Wiadomość wyedytowana przez autora: 4 sierpnia 2017, 18:03
kasiarzyna lubi tę wiadomość
Aniołki: 01.2010 11tc; 04.2017 11tc
Córcia 12.2010
-
Jestem zdania, że zawsze PRAWIDŁOWY poród naturalny jest lepszy dla mamy i dziecka niż cesarka. Oczywiście każda mama decyduje sama, ale jeśli bym nie miała żadnych przeciwwskazań do sn, to nie decydowałabym się sama na cc. Nigdy żadna operacja nie będzie lepsza od tego co wymyśliła natura
Ale cieszę się bardzo, że wymyślono coś takiego jak cc bo poród naturalny nie zawsze jest możliwy i bezpieczny i wyobraźcie sobie, co się działo kiedyś z tymi kobietami i ich dziećmi kiedy nie było cesarek...
-
Ja też byłam za sn, mimo że dzień przed porodem wiadomo było że dziecko będzie ponad 4 kg zawsze jest też granica błędu w obie strony. Miałam wywoływany poród bo maluchowi się nie spieszyło, poród trwał ponad 24 h, a padłam na rozwarciu ok 1,5 h, i nic. Lekarz stwierdził że szyjka macicy skrzywiona jest i za każdym parciem jest tylko ciśnienie na główkę ale utknął w kanale rodnym i trzeba było CC. Jak już mnie rozpruli to pierwsze co usłyszałam od lekarza " nie urodziłabys go naturalnie ". Trochę źle mi było bo chciałam że wszystkich sił ale też za długo nie można było czekać, oboje byśmy się uszkodzili. W drugą ciążę zaszłam 11 m-cy od CC i lekarz sugerował że jeśli tamta dzidzia była duża kolejna mniejsza nie będzie i wiekszpsc drugich porodów po CC też się kończy cc. Fakt dojść do siebie jest ciężej, pamiętam jak kazali mi wstać to pierwsze co musiałam zwymiotować i chodziłam polzgieta. Nie dało się przez pierwsze doby ani kichnąć ani kaszlnac bo brzuch rwał. Dzidzia ciężką więc trochę dźwigania było i niestety blizna mi się rozeszła i jest bliznowiec. Mam nadzieję że go usunąć przy kolejnym porodzie, no chyba że jakimś cudkiem dzidzia wyskoczy.

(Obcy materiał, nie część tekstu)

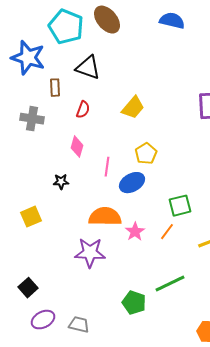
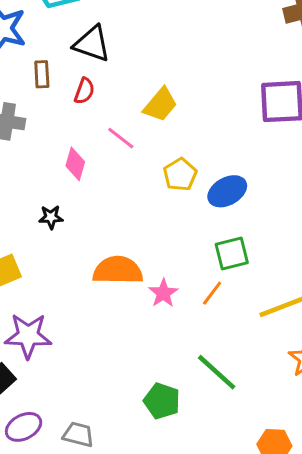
red semicircle: (83, 110) -> (84, 91), moved
pink line: (107, 167) -> (121, 138), moved, turned -60
blue ellipse: (132, 183) -> (227, 191), moved
purple star: (90, 253) -> (28, 336), moved
green line: (170, 284) -> (217, 372), turned 68

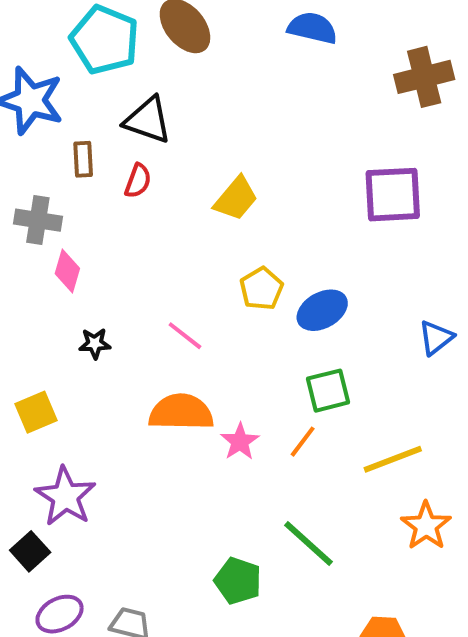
pink line: (121, 138) -> (185, 336), moved
pink diamond: (75, 164) -> (67, 271), moved
purple star: (28, 336) -> (65, 496), turned 30

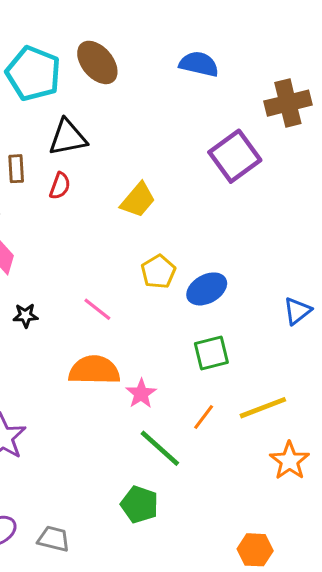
black triangle: (148, 120) -> (68, 137), turned -30
purple square: (393, 195) -> (235, 156), moved, turned -33
orange line: (303, 442) -> (204, 417), moved
green line: (308, 543) -> (160, 448), moved

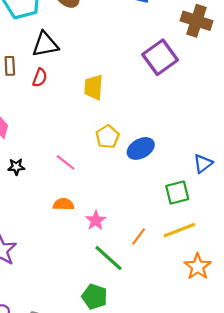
brown cross: (288, 103) -> (197, 21), turned 32
yellow trapezoid: (138, 200) -> (93, 87), turned 144
green square: (211, 353) -> (177, 192), moved
orange semicircle: (94, 370) -> (63, 204), size x0.6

Wiadomość wyedytowana przez autora: 4 sierpnia 2017, 18:37
-
Ja to sie boje jednego jak i drugiego porodu. Nawet ostatnio smialam sie do swojego narzeczonego ze ja chce jakas trzecia opcje porodu
marmi lubi tę wiadomość
👩31 👨🏼33 👧8 & 🐈🐈⬛
Moj wczesniaczek z 33tc - 19.12.2017r.
Aniołki: 02.2015 & 06.2016
Starania przy PCOS i innymi genetycznymi gadami.
1 cs z pomocą medyczną (aromek + ovitrelle). Ogólnie staramy się ponad rok czasu.